On Remembrance Sunday, we drop a coin in a tin and pin a poppy on a lapel to honour the fallen. The ritual, begun by the Royal British Legion in 1921, ensures that the sacrifices made by generations of soldiers are not forgotten. Yet there are those among us for whom remembering is not a choice, for whom the boundaries between past and present blur, and for whom every day brings a fresh reminder. This book is about the British ex-servicemen and women still fighting wars in their minds.

The story is both very new and as old as war itself. From Homer’s Iliad and the plays of Shakespeare to Tim O’Brien’s stories of Vietnam in The Things They Carried, and The Yellow Birds, the novel by Iraq War veteran Kevin Powers, writers have explored the rage, alienation and melancholy that have followed soldiers home from battle. The centenary of the First World War has prompted a new wave of public fascination with the plight of the men who fought in the trenches, where the term ‘shell shock’ was coined to describe the strange symptoms of those who broke down: vacant eyes, trembling limbs and shuffling gaits. The struggles of a contemporary generation of service personnel and their families, by contrast, are taking place largely behind closed doors, with symptoms that cannot be seen. ‘I can roll my sleeve up, I can pull my pants down, and I can show you seven feet of scars,’ said one former special forces soldier. ‘But I can’t show you the seven hundred feet of scars in my head.’

Today, stories of homecoming hold a special significance. Since 2001, more than 220,000 members of the British Armed Forces have been deployed to Iraq and Afghanistan – where 632 service personnel have died and many more been wounded. In addition, growing numbers are leaving the military as the Army shrinks to its smallest size since the Napoleonic Wars. Some 20,000 personnel leave the forces each year – many returning to a civilian world they last knew as teenagers.

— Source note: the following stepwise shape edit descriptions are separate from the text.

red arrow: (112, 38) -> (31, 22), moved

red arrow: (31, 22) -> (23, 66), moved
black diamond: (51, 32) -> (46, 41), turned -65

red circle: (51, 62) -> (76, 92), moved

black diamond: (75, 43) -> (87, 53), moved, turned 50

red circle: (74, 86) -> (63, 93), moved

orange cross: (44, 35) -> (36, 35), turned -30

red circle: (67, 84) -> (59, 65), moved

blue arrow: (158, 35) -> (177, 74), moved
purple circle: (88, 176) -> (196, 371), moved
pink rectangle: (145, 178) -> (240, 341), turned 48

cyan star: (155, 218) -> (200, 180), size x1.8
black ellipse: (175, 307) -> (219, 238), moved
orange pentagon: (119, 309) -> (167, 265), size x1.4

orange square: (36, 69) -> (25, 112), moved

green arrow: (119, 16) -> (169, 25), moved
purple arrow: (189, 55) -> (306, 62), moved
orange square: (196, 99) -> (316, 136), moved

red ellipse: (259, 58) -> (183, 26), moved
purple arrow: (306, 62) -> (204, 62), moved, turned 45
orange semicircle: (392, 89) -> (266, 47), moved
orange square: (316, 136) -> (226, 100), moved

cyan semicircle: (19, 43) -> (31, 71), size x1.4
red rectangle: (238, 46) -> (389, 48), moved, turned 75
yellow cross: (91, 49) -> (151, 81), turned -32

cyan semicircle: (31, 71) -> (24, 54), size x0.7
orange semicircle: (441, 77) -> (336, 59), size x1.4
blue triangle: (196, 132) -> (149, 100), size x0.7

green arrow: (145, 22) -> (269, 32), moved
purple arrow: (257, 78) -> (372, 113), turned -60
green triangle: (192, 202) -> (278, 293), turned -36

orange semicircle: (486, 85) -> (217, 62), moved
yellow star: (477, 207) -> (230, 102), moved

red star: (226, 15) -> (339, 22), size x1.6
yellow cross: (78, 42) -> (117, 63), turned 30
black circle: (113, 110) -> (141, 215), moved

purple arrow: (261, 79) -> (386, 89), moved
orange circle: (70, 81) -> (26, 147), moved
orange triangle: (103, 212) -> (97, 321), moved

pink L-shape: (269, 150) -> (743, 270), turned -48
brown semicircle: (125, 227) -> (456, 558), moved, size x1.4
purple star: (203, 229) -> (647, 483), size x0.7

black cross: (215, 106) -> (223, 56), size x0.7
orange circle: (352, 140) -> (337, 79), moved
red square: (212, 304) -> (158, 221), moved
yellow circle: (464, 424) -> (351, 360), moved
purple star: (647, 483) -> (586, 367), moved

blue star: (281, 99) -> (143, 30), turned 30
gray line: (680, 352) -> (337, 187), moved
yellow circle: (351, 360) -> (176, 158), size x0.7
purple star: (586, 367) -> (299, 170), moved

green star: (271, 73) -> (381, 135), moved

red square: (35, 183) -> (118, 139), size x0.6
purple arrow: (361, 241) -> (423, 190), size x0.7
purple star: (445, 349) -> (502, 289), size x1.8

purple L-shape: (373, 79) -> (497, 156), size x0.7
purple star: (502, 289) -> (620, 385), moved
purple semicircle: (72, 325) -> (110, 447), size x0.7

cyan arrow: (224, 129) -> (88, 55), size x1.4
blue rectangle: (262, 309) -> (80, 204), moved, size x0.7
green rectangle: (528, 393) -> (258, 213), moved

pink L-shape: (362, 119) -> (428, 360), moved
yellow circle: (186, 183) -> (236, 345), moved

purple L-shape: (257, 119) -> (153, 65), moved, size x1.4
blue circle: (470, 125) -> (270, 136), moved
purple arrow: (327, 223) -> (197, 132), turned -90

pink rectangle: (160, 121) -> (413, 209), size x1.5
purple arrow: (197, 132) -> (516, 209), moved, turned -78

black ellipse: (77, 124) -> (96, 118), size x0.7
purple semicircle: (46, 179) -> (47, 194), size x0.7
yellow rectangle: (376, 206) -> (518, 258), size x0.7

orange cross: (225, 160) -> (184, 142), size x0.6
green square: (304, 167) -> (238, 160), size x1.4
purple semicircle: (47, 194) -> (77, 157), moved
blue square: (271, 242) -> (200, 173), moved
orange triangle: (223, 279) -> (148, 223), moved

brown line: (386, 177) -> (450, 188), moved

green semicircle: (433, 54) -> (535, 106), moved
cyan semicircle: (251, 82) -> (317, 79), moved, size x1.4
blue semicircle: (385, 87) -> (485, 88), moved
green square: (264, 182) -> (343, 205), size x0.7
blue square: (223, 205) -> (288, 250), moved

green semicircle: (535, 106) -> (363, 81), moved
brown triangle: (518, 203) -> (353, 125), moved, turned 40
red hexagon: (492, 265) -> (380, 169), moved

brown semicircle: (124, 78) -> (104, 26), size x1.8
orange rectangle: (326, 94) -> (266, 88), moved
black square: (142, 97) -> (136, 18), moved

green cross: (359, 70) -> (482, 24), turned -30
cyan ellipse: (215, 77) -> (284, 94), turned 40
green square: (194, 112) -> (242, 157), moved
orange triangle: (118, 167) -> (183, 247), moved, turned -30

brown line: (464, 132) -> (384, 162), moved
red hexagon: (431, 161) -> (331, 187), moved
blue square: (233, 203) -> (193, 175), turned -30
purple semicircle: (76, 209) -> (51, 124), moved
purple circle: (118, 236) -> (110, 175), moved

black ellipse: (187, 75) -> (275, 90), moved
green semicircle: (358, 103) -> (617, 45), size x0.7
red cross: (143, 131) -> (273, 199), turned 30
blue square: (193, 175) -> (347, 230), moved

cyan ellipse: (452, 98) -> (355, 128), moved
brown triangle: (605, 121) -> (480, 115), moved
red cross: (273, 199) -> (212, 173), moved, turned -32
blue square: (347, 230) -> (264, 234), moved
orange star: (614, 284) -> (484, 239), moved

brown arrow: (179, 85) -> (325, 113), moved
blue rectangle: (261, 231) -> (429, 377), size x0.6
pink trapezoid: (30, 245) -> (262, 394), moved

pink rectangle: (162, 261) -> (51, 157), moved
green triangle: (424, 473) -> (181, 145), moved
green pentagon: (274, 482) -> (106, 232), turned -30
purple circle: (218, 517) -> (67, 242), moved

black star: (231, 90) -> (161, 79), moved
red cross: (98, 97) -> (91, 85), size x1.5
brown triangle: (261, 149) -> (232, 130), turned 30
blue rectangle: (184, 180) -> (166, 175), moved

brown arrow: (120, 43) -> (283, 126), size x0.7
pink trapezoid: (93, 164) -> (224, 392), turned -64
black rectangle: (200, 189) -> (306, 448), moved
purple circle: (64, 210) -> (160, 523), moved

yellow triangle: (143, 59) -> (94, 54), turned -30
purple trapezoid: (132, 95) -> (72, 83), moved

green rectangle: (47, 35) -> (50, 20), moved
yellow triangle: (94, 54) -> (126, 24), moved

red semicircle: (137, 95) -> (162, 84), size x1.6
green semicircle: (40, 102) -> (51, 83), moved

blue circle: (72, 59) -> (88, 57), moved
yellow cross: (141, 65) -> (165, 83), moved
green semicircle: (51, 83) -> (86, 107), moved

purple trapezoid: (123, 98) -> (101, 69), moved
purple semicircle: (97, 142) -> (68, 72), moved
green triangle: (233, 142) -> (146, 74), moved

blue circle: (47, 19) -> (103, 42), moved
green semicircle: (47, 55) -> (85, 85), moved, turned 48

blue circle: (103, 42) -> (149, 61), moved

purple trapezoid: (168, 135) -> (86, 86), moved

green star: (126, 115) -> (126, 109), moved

The number seeking help is growing fast. In the spring of 2015, Combat Stress, the biggest veterans’ mental health charity, reported that the number of ex-forces seeking help in the past year had risen by 26 per cent year on year — an increase driven mainly by individuals who fought in Afghanistan and Iraq. Nobody knows how many more will come forward in years to come. With memories fresh of Britain’s campaign in Afghanistan, there is a great deal of goodwill towards those who serve — as the phenomenal fund-raising success of Help for Heroes and other charities has shown. Nevertheless, there is widespread concern in the military that public generosity may dwindle as recent campaigns fade into the past, even as demand for support continues to rise.

Against this backdrop, I set out to answer a simple question: how does war break people, and how best might they be healed? I wanted to understand how ex-forces navigate the transition home from the battle-zone and who is there to help them. Above all, I wanted to hear what lessons soldiers might have to teach anybody — military or civilian — who may be burdened by those species of grief, anger, despair or remorse that time alone appears powerless to heal.